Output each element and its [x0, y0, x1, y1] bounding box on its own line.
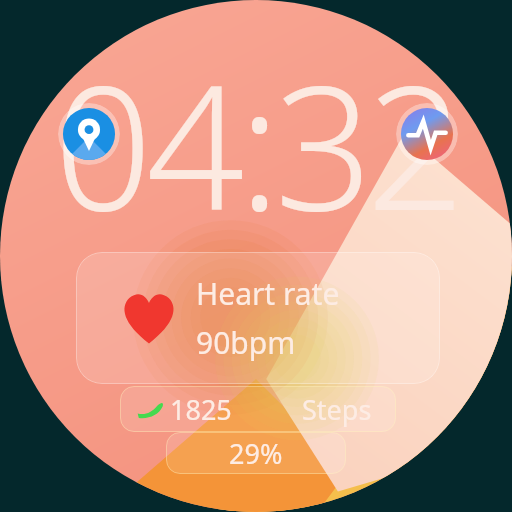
- staticText: 90bpm: [196, 322, 296, 363]
- staticText: Steps: [302, 391, 372, 428]
- staticText: Heart rate: [196, 273, 340, 314]
- button[interactable]: 29%: [166, 432, 346, 474]
- staticText: 04:32: [54, 26, 459, 260]
- button[interactable]: Heart rate: [76, 252, 440, 384]
- staticText: 29%: [229, 435, 283, 472]
- button[interactable]: 1825: [120, 386, 396, 432]
- button[interactable]: Maps: [58, 103, 120, 165]
- button[interactable]: Heart rate app: [396, 103, 458, 165]
- staticText: 1825: [170, 391, 232, 428]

• **TASK REQUIREMENTS**: Leave the pictures aside and give the records above back word for word.

• **EXERCISE SOLUTION**:
Output each element and its [x0, y0, x1, y1] bounding box on its own line.
- staticText: 90bpm: [196, 322, 296, 363]
- staticText: Steps: [302, 391, 372, 428]
- staticText: Heart rate: [196, 273, 340, 314]
- button[interactable]: 29%: [166, 432, 346, 474]
- staticText: 04:32: [54, 26, 459, 260]
- button[interactable]: Heart rate: [76, 252, 440, 384]
- staticText: 29%: [229, 435, 283, 472]
- button[interactable]: 1825: [120, 386, 396, 432]
- button[interactable]: Maps: [58, 103, 120, 165]
- button[interactable]: Heart rate app: [396, 103, 458, 165]
- staticText: 1825: [170, 391, 232, 428]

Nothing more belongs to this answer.